Error was concentrated in a handful of variables on the probability-based panels but widespread on the opt-in samples
On each of the probability-based panels, the number of benchmarks for which average absolute error was greater than 5 percentage points ranged from two to five out of 28. About half (between 14 and 15 benchmarks) had under 2 points of average absolute error. Large errors were more widespread on the opt-in samples, which had between 11 and 17 benchmarks with error greater than 5 points. Fewer benchmarks (between three and seven) on the opt-in samples had average absolute error below 2 points.
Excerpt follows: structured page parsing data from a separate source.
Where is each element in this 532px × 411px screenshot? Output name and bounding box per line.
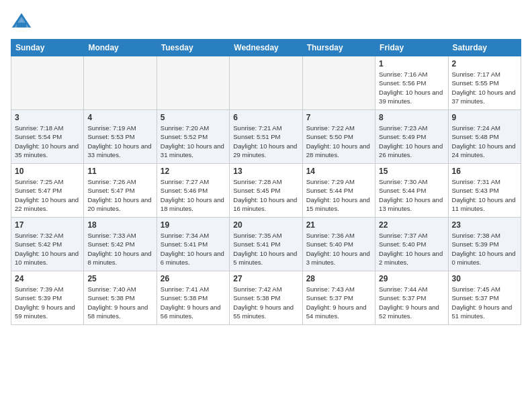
day-info: Sunrise: 7:44 AM Sunset: 5:37 PM Dayligh…: [379, 285, 444, 320]
day-number: 20: [233, 220, 298, 230]
page: SundayMondayTuesdayWednesdayThursdayFrid…: [0, 0, 532, 411]
day-cell: 24Sunrise: 7:39 AM Sunset: 5:39 PM Dayli…: [11, 271, 84, 325]
day-number: 4: [87, 113, 152, 122]
day-info: Sunrise: 7:24 AM Sunset: 5:48 PM Dayligh…: [452, 124, 517, 159]
day-cell: [157, 56, 229, 110]
day-info: Sunrise: 7:31 AM Sunset: 5:43 PM Dayligh…: [452, 177, 517, 213]
logo-icon: [11, 11, 32, 32]
day-number: 6: [233, 113, 298, 122]
day-number: 16: [452, 167, 517, 176]
day-cell: 26Sunrise: 7:41 AM Sunset: 5:38 PM Dayli…: [157, 271, 229, 325]
day-cell: 23Sunrise: 7:38 AM Sunset: 5:39 PM Dayli…: [448, 218, 521, 271]
day-cell: 22Sunrise: 7:37 AM Sunset: 5:40 PM Dayli…: [375, 218, 448, 271]
day-cell: 11Sunrise: 7:26 AM Sunset: 5:47 PM Dayli…: [84, 164, 157, 218]
calendar-table: SundayMondayTuesdayWednesdayThursdayFrid…: [11, 39, 521, 325]
day-cell: 10Sunrise: 7:25 AM Sunset: 5:47 PM Dayli…: [11, 164, 84, 218]
day-info: Sunrise: 7:20 AM Sunset: 5:52 PM Dayligh…: [161, 124, 226, 159]
day-info: Sunrise: 7:38 AM Sunset: 5:39 PM Dayligh…: [452, 231, 517, 267]
day-info: Sunrise: 7:39 AM Sunset: 5:39 PM Dayligh…: [15, 285, 80, 320]
day-number: 30: [452, 274, 517, 283]
day-info: Sunrise: 7:27 AM Sunset: 5:46 PM Dayligh…: [161, 177, 226, 213]
day-number: 13: [233, 167, 298, 176]
day-number: 26: [161, 274, 226, 283]
day-number: 7: [306, 113, 371, 122]
day-info: Sunrise: 7:33 AM Sunset: 5:42 PM Dayligh…: [87, 231, 152, 267]
weekday-monday: Monday: [84, 40, 157, 56]
day-cell: 16Sunrise: 7:31 AM Sunset: 5:43 PM Dayli…: [448, 164, 521, 218]
day-cell: 18Sunrise: 7:33 AM Sunset: 5:42 PM Dayli…: [84, 218, 157, 271]
day-number: 29: [379, 274, 444, 283]
day-info: Sunrise: 7:19 AM Sunset: 5:53 PM Dayligh…: [87, 124, 152, 159]
day-cell: 12Sunrise: 7:27 AM Sunset: 5:46 PM Dayli…: [157, 164, 229, 218]
day-info: Sunrise: 7:22 AM Sunset: 5:50 PM Dayligh…: [306, 124, 371, 159]
day-info: Sunrise: 7:34 AM Sunset: 5:41 PM Dayligh…: [161, 231, 226, 267]
day-number: 25: [87, 274, 152, 283]
day-number: 22: [379, 220, 444, 230]
day-number: 12: [161, 167, 226, 176]
day-info: Sunrise: 7:42 AM Sunset: 5:38 PM Dayligh…: [233, 285, 298, 320]
weekday-header-row: SundayMondayTuesdayWednesdayThursdayFrid…: [11, 40, 521, 56]
day-cell: 25Sunrise: 7:40 AM Sunset: 5:38 PM Dayli…: [84, 271, 157, 325]
day-number: 8: [379, 113, 444, 122]
day-cell: 8Sunrise: 7:23 AM Sunset: 5:49 PM Daylig…: [375, 110, 448, 164]
week-row-4: 17Sunrise: 7:32 AM Sunset: 5:42 PM Dayli…: [11, 218, 521, 271]
day-cell: 15Sunrise: 7:30 AM Sunset: 5:44 PM Dayli…: [375, 164, 448, 218]
weekday-saturday: Saturday: [448, 40, 521, 56]
day-cell: 30Sunrise: 7:45 AM Sunset: 5:37 PM Dayli…: [448, 271, 521, 325]
day-cell: 21Sunrise: 7:36 AM Sunset: 5:40 PM Dayli…: [302, 218, 375, 271]
day-cell: 9Sunrise: 7:24 AM Sunset: 5:48 PM Daylig…: [448, 110, 521, 164]
day-info: Sunrise: 7:21 AM Sunset: 5:51 PM Dayligh…: [233, 124, 298, 159]
day-number: 23: [452, 220, 517, 230]
day-cell: 6Sunrise: 7:21 AM Sunset: 5:51 PM Daylig…: [230, 110, 302, 164]
day-number: 14: [306, 167, 371, 176]
day-number: 18: [87, 220, 152, 230]
day-info: Sunrise: 7:23 AM Sunset: 5:49 PM Dayligh…: [379, 124, 444, 159]
day-number: 19: [161, 220, 226, 230]
day-number: 28: [306, 274, 371, 283]
day-number: 10: [15, 167, 80, 176]
day-info: Sunrise: 7:37 AM Sunset: 5:40 PM Dayligh…: [379, 231, 444, 267]
day-info: Sunrise: 7:29 AM Sunset: 5:44 PM Dayligh…: [306, 177, 371, 213]
day-info: Sunrise: 7:41 AM Sunset: 5:38 PM Dayligh…: [161, 285, 226, 320]
day-info: Sunrise: 7:28 AM Sunset: 5:45 PM Dayligh…: [233, 177, 298, 213]
day-number: 1: [379, 59, 444, 68]
day-number: 21: [306, 220, 371, 230]
day-number: 27: [233, 274, 298, 283]
day-cell: 29Sunrise: 7:44 AM Sunset: 5:37 PM Dayli…: [375, 271, 448, 325]
day-info: Sunrise: 7:36 AM Sunset: 5:40 PM Dayligh…: [306, 231, 371, 267]
day-number: 24: [15, 274, 80, 283]
day-number: 17: [15, 220, 80, 230]
day-number: 2: [452, 59, 517, 68]
day-info: Sunrise: 7:17 AM Sunset: 5:55 PM Dayligh…: [452, 70, 517, 105]
day-info: Sunrise: 7:18 AM Sunset: 5:54 PM Dayligh…: [15, 124, 80, 159]
weekday-friday: Friday: [375, 40, 448, 56]
day-cell: 20Sunrise: 7:35 AM Sunset: 5:41 PM Dayli…: [230, 218, 302, 271]
day-cell: [302, 56, 375, 110]
day-cell: 7Sunrise: 7:22 AM Sunset: 5:50 PM Daylig…: [302, 110, 375, 164]
day-info: Sunrise: 7:35 AM Sunset: 5:41 PM Dayligh…: [233, 231, 298, 267]
week-row-2: 3Sunrise: 7:18 AM Sunset: 5:54 PM Daylig…: [11, 110, 521, 164]
day-cell: [11, 56, 84, 110]
day-cell: 14Sunrise: 7:29 AM Sunset: 5:44 PM Dayli…: [302, 164, 375, 218]
day-cell: 4Sunrise: 7:19 AM Sunset: 5:53 PM Daylig…: [84, 110, 157, 164]
weekday-wednesday: Wednesday: [230, 40, 302, 56]
week-row-1: 1Sunrise: 7:16 AM Sunset: 5:56 PM Daylig…: [11, 56, 521, 110]
day-info: Sunrise: 7:26 AM Sunset: 5:47 PM Dayligh…: [87, 177, 152, 213]
day-info: Sunrise: 7:30 AM Sunset: 5:44 PM Dayligh…: [379, 177, 444, 213]
svg-rect-2: [17, 23, 26, 28]
day-number: 5: [161, 113, 226, 122]
day-info: Sunrise: 7:43 AM Sunset: 5:37 PM Dayligh…: [306, 285, 371, 320]
day-cell: 28Sunrise: 7:43 AM Sunset: 5:37 PM Dayli…: [302, 271, 375, 325]
logo: [11, 11, 35, 32]
day-cell: 17Sunrise: 7:32 AM Sunset: 5:42 PM Dayli…: [11, 218, 84, 271]
day-cell: 19Sunrise: 7:34 AM Sunset: 5:41 PM Dayli…: [157, 218, 229, 271]
weekday-thursday: Thursday: [302, 40, 375, 56]
weekday-tuesday: Tuesday: [157, 40, 229, 56]
day-number: 15: [379, 167, 444, 176]
day-info: Sunrise: 7:25 AM Sunset: 5:47 PM Dayligh…: [15, 177, 80, 213]
day-number: 3: [15, 113, 80, 122]
day-cell: 3Sunrise: 7:18 AM Sunset: 5:54 PM Daylig…: [11, 110, 84, 164]
day-cell: 1Sunrise: 7:16 AM Sunset: 5:56 PM Daylig…: [375, 56, 448, 110]
day-cell: 2Sunrise: 7:17 AM Sunset: 5:55 PM Daylig…: [448, 56, 521, 110]
header: [11, 11, 521, 32]
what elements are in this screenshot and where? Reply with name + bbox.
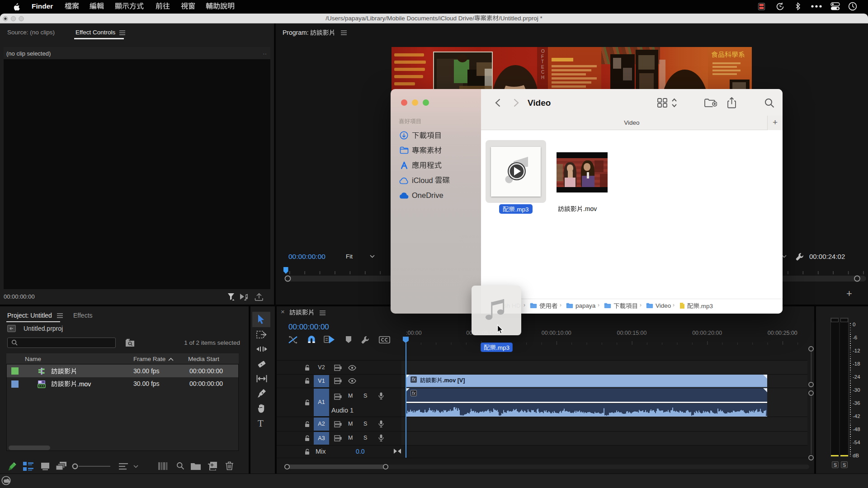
svg-text:00:00:20:00: 00:00:20:00 (692, 330, 722, 336)
svg-text:00:00:25:00: 00:00:25:00 (768, 330, 797, 336)
svg-text::00:00: :00:00 (406, 330, 422, 336)
svg-text:00:00:15:00: 00:00:15:00 (617, 330, 646, 336)
svg-text:00:00:10:00: 00:00:10:00 (542, 330, 571, 336)
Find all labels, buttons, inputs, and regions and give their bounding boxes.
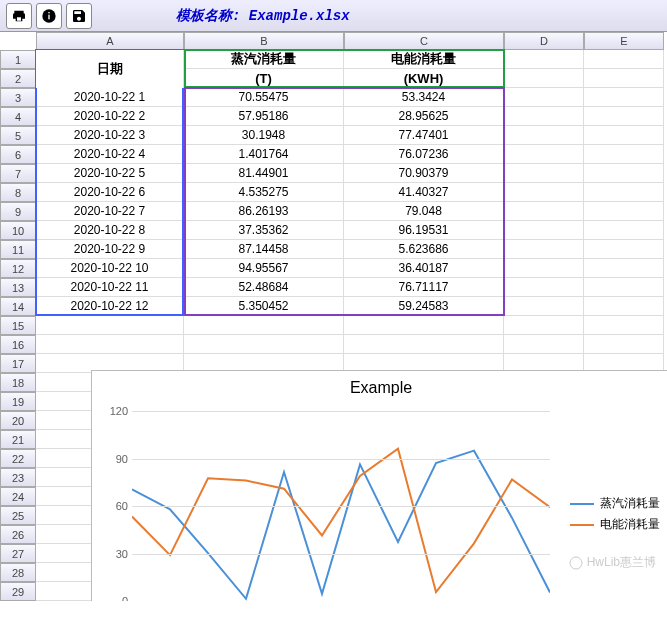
cell[interactable]: 电能消耗量	[344, 50, 504, 69]
cell[interactable]: 2020-10-22 7	[36, 202, 184, 221]
cell[interactable]: 57.95186	[184, 107, 344, 126]
cell[interactable]	[504, 259, 584, 278]
cell[interactable]	[584, 107, 664, 126]
cell[interactable]: 79.048	[344, 202, 504, 221]
cell[interactable]: 70.55475	[184, 88, 344, 107]
cell[interactable]	[584, 221, 664, 240]
cell[interactable]: (T)	[184, 69, 344, 88]
cell[interactable]	[504, 335, 584, 354]
row-header-16[interactable]: 16	[0, 335, 36, 354]
cell[interactable]: 87.14458	[184, 240, 344, 259]
cell[interactable]: 2020-10-22 12	[36, 297, 184, 316]
cell[interactable]	[504, 164, 584, 183]
row-header-15[interactable]: 15	[0, 316, 36, 335]
cell[interactable]	[344, 335, 504, 354]
cell[interactable]	[504, 202, 584, 221]
cell[interactable]: 2020-10-22 6	[36, 183, 184, 202]
cell[interactable]: 日期	[36, 50, 184, 88]
cell[interactable]	[504, 69, 584, 88]
row-header-9[interactable]: 9	[0, 202, 36, 221]
row-header-21[interactable]: 21	[0, 430, 36, 449]
cell[interactable]	[584, 297, 664, 316]
col-header-B[interactable]: B	[184, 32, 344, 50]
cell[interactable]: 2020-10-22 4	[36, 145, 184, 164]
cell[interactable]	[584, 88, 664, 107]
cell[interactable]: 76.71117	[344, 278, 504, 297]
cell[interactable]	[504, 278, 584, 297]
cell[interactable]: (KWH)	[344, 69, 504, 88]
row-header-2[interactable]: 2	[0, 69, 36, 88]
cell[interactable]: 96.19531	[344, 221, 504, 240]
row-header-10[interactable]: 10	[0, 221, 36, 240]
row-header-5[interactable]: 5	[0, 126, 36, 145]
col-header-A[interactable]: A	[36, 32, 184, 50]
cell[interactable]: 5.350452	[184, 297, 344, 316]
cell[interactable]	[584, 335, 664, 354]
row-header-18[interactable]: 18	[0, 373, 36, 392]
row-header-12[interactable]: 12	[0, 259, 36, 278]
cell[interactable]	[584, 126, 664, 145]
spreadsheet-grid[interactable]: 日期蒸汽消耗量电能消耗量(T)(KWH)2020-10-22 170.55475…	[36, 50, 664, 601]
row-header-4[interactable]: 4	[0, 107, 36, 126]
cell[interactable]	[584, 183, 664, 202]
cell[interactable]: 4.535275	[184, 183, 344, 202]
cell[interactable]	[584, 278, 664, 297]
cell[interactable]: 2020-10-22 2	[36, 107, 184, 126]
cell[interactable]	[504, 183, 584, 202]
row-header-8[interactable]: 8	[0, 183, 36, 202]
row-header-7[interactable]: 7	[0, 164, 36, 183]
cell[interactable]	[504, 145, 584, 164]
cell[interactable]	[504, 88, 584, 107]
cell[interactable]	[584, 202, 664, 221]
cell[interactable]: 94.95567	[184, 259, 344, 278]
cell[interactable]	[584, 316, 664, 335]
cell[interactable]	[36, 335, 184, 354]
cell[interactable]	[184, 335, 344, 354]
cell[interactable]	[584, 259, 664, 278]
cell[interactable]	[184, 316, 344, 335]
cell[interactable]: 81.44901	[184, 164, 344, 183]
cell[interactable]	[36, 316, 184, 335]
row-header-29[interactable]: 29	[0, 582, 36, 601]
row-header-28[interactable]: 28	[0, 563, 36, 582]
cell[interactable]: 76.07236	[344, 145, 504, 164]
info-button[interactable]	[36, 3, 62, 29]
cell[interactable]: 2020-10-22 11	[36, 278, 184, 297]
cell[interactable]: 2020-10-22 5	[36, 164, 184, 183]
cell[interactable]	[584, 145, 664, 164]
cell[interactable]	[504, 50, 584, 69]
row-header-27[interactable]: 27	[0, 544, 36, 563]
cell[interactable]	[584, 240, 664, 259]
print-button[interactable]	[6, 3, 32, 29]
row-header-19[interactable]: 19	[0, 392, 36, 411]
row-header-23[interactable]: 23	[0, 468, 36, 487]
row-header-6[interactable]: 6	[0, 145, 36, 164]
cell[interactable]: 蒸汽消耗量	[184, 50, 344, 69]
cell[interactable]: 59.24583	[344, 297, 504, 316]
row-header-20[interactable]: 20	[0, 411, 36, 430]
col-header-C[interactable]: C	[344, 32, 504, 50]
cell[interactable]: 36.40187	[344, 259, 504, 278]
cell[interactable]: 37.35362	[184, 221, 344, 240]
cell[interactable]: 5.623686	[344, 240, 504, 259]
row-header-11[interactable]: 11	[0, 240, 36, 259]
cell[interactable]: 41.40327	[344, 183, 504, 202]
col-header-D[interactable]: D	[504, 32, 584, 50]
cell[interactable]: 70.90379	[344, 164, 504, 183]
cell[interactable]: 53.3424	[344, 88, 504, 107]
cell[interactable]: 86.26193	[184, 202, 344, 221]
row-header-25[interactable]: 25	[0, 506, 36, 525]
row-header-3[interactable]: 3	[0, 88, 36, 107]
cell[interactable]: 2020-10-22 9	[36, 240, 184, 259]
row-header-26[interactable]: 26	[0, 525, 36, 544]
row-header-1[interactable]: 1	[0, 50, 36, 69]
col-header-E[interactable]: E	[584, 32, 664, 50]
row-header-17[interactable]: 17	[0, 354, 36, 373]
cell[interactable]: 52.48684	[184, 278, 344, 297]
cell[interactable]: 77.47401	[344, 126, 504, 145]
cell[interactable]: 28.95625	[344, 107, 504, 126]
cell[interactable]	[504, 107, 584, 126]
cell[interactable]: 2020-10-22 8	[36, 221, 184, 240]
save-button[interactable]	[66, 3, 92, 29]
cell[interactable]	[504, 240, 584, 259]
Probability-based panels consistently overestimated 2020 voter turnout
The only benchmark that had consistently high error on all three probability-based panels was voter turnout in the 2020 presidential election, which they each overestimated by +8 or +9 percentage points. This suggests that despite the inclusion of volunteerism and voter registration in weighting adjustments, the overrepresentation of politically and civically engaged individuals remains an important challenge for probability-based panels. By contrast, turnout was one of the most accurate variables on the opt-in samples, two of which came within 1 point of the benchmark while the third exceeded the benchmark by +3 points.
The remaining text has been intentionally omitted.